Наверное, так была «собрана» и жизнь Камиллы. Сейчас, когда я наконец уловил все это, я засмеялся, и ангелочка, разумеется, уловила соль моей шутки. Я подумал о Стиле, моем соседе, который пару зим держал старушку в своем курятнике. Где-то в ангельских архивах должны запечатлеться увиденные глазами наседки латки на заду штанов Стила. Ну что ж, ладно. И естественно, там же взгляд Камиллы на меня, надеюсь, не слишком злой…
На другом конце шкалы — «собранная» жизнь отца моей ангелочки. «Снятие» может длиться долго, сказала она, это зависит от сложности и богатства разума, и всегда, кроме самой последней стадии, его можно остановить по собственному желанию. Снятие памяти ее отца началось, когда они были еще в глубоком космосе, и он знал, что недолго проживет после путешествия.
Когда оно завершилось, снятие зашло уже так далеко, что для жизни на другой планете у него осталось очень мало действующей памяти. Он имел теперь то, что можно было назвать «дедуктивной» памятью: на материале еще не отданных времен ему удавалось реконструировать тот выход, который был ему нужен; и я понял, что другие взрослые, пережившие полет, должны были оберегать его от ошибок, вызванных утратой памяти. Добавлю, что, наверное, поэтому он и не смог показать мне ночь при двойной луне. Я забыл спросить ее, из настоящей или дедуктивной памяти были те образы, что он успел показать мне. Думаю, что из дедуктивной, потому что в них была некая туманность, отсутствовавшая, когда она показывала мне то, что видела собственными глазами.
Нефритово-зелеными глазами, кстати — если вам интересно. Таким же образом можно собрать и мою жизнь. Каждый аспект бытия, которого я коснулся, все, что некогда касалось меня, будет перенесено в какую-то совершенную запись. Природу этой записи я не постигаю, но не сомневаюсь в ее относительном совершенстве. Ничто важное, плохое ли, хорошее, не будет потеряно. Ведь им нужно знание человечества, если они собираются исполнить то, что задумали.

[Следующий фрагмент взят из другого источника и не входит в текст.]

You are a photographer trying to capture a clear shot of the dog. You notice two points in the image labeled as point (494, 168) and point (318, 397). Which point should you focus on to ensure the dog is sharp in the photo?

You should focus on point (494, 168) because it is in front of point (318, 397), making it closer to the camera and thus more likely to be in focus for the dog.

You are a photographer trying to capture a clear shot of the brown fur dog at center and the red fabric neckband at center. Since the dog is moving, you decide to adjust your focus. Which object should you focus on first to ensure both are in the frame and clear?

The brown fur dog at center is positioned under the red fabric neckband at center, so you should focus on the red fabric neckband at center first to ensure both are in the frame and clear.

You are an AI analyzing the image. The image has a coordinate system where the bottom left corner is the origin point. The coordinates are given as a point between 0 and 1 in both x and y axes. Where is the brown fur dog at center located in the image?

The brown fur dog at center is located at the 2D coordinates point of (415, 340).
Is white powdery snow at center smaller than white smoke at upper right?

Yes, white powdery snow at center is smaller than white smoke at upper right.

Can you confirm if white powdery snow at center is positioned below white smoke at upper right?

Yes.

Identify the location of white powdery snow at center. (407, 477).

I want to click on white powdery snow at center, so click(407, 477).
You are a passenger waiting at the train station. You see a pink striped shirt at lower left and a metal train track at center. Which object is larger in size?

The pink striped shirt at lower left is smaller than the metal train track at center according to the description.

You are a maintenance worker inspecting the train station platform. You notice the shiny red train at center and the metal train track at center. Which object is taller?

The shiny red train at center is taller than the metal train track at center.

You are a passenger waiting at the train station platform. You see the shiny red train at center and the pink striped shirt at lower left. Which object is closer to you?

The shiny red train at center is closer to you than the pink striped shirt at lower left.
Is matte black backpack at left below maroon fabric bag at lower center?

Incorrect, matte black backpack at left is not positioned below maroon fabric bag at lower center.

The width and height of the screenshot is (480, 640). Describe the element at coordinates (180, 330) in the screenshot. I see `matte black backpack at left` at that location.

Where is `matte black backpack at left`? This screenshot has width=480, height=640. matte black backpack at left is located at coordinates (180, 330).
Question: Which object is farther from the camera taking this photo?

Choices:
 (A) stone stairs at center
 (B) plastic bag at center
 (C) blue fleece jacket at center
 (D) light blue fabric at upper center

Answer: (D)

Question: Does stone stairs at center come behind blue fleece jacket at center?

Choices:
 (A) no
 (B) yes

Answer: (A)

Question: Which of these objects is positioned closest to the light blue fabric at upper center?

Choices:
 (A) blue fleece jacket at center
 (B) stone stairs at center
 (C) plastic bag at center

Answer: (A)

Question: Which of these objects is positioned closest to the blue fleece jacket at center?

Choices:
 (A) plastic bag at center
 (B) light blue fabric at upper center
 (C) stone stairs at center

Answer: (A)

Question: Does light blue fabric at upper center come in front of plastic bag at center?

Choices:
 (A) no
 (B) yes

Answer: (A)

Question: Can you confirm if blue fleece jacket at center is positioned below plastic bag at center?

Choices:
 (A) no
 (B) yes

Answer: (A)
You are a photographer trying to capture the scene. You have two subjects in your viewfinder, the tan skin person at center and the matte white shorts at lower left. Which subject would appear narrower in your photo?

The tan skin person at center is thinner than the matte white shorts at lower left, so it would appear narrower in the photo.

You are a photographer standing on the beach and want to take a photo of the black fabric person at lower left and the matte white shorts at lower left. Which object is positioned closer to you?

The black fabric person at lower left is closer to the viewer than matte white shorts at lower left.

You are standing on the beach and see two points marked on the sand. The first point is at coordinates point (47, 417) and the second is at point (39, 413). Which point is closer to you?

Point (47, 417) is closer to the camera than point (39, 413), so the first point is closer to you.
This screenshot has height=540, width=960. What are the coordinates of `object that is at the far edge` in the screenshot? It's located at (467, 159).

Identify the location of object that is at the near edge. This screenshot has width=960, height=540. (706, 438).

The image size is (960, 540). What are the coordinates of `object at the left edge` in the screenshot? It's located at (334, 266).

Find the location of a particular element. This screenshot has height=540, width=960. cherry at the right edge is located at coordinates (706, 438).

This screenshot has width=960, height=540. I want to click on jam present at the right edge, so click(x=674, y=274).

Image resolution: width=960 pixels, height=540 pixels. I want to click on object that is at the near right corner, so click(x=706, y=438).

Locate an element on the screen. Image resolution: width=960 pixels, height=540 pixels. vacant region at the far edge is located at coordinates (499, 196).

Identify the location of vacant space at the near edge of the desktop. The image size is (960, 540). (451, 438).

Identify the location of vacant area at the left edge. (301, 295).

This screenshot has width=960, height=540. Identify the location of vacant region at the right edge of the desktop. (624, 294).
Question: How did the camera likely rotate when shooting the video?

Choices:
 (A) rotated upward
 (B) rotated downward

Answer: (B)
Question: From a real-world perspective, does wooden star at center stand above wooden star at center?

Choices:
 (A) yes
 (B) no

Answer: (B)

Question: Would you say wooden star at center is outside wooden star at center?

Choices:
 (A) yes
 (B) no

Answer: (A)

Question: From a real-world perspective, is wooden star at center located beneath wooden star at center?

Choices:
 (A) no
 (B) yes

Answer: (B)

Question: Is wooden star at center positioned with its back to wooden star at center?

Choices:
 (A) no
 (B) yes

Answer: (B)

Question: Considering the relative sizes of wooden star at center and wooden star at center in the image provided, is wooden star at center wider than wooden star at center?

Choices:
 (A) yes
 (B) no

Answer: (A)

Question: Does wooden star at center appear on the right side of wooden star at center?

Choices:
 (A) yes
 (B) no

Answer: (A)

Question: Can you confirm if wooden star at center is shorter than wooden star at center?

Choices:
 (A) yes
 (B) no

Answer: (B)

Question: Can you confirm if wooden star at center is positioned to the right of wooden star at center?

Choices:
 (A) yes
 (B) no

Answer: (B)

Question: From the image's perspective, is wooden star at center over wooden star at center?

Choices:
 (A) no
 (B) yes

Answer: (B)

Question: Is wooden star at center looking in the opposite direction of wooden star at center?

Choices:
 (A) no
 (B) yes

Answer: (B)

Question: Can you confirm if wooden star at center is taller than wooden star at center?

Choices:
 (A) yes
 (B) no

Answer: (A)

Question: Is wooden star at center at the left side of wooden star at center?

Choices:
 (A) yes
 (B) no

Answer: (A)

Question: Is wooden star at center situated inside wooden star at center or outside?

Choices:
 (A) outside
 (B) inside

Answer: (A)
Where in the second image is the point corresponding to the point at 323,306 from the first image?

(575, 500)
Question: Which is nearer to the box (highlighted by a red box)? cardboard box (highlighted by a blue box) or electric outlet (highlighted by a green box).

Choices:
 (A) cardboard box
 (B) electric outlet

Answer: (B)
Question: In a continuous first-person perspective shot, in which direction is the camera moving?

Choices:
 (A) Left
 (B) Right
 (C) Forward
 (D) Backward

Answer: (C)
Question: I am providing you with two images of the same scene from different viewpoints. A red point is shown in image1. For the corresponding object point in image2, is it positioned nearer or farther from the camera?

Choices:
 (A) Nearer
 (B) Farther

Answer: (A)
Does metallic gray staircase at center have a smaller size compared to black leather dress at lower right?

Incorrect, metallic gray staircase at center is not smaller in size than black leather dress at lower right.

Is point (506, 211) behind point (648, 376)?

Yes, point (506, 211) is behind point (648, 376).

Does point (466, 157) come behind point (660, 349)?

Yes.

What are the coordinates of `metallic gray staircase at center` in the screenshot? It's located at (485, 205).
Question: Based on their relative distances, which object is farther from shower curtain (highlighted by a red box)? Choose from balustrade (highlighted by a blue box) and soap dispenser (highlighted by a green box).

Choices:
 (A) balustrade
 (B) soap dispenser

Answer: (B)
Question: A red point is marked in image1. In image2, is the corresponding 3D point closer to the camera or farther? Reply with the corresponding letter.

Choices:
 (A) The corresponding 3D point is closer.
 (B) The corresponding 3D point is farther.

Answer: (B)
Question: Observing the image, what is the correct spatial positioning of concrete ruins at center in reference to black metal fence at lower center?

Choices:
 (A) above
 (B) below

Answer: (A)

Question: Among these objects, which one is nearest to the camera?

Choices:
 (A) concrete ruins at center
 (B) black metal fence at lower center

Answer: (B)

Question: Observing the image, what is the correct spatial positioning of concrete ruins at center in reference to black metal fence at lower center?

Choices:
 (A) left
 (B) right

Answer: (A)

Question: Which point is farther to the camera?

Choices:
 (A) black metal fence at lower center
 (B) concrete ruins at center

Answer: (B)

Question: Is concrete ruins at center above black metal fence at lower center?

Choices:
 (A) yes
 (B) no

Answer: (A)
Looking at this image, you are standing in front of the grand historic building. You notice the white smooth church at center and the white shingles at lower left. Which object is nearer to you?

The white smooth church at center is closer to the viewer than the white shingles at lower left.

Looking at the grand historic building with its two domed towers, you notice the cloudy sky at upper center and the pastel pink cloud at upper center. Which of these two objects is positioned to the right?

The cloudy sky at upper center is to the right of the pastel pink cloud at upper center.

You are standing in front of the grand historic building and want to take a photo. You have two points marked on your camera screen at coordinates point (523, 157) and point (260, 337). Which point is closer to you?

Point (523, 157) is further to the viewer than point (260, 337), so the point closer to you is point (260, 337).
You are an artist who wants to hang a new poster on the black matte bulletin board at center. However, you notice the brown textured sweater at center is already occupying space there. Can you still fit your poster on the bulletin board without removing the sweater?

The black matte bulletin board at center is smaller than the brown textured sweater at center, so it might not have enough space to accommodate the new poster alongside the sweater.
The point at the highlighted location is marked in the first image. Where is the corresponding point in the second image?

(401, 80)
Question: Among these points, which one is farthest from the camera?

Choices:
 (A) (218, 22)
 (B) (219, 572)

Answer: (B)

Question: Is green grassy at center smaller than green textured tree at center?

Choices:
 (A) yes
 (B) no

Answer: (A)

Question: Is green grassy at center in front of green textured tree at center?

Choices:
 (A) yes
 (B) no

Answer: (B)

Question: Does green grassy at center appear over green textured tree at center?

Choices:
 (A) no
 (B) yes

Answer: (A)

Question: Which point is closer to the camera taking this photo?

Это может быть трудно, предупредила она меня, а иногда больно. Самая большая часть усилий ляжет на нее, но часть из них должны будут быть моими. В пору детского обучения она выбрала то, что мы назвали бы зоологией, в качестве дела на всю жизнь; по этой причине ей дали интенсивную теоретическую подготовку именно в той технике. Сейчас она как никто другой на это планете знает, не только отчего жива курица, но и что это значит — быть курицей. Хотя она лишь начинает, но уже может считаться экспертом во всех сложностях дела. Она думает, что сможет помочь мне (если я сделаю этот выбор), любой ценой облегчив мне самые трудные моменты, сгладив сопротивление, не давая окончательно ослабеть моей воле.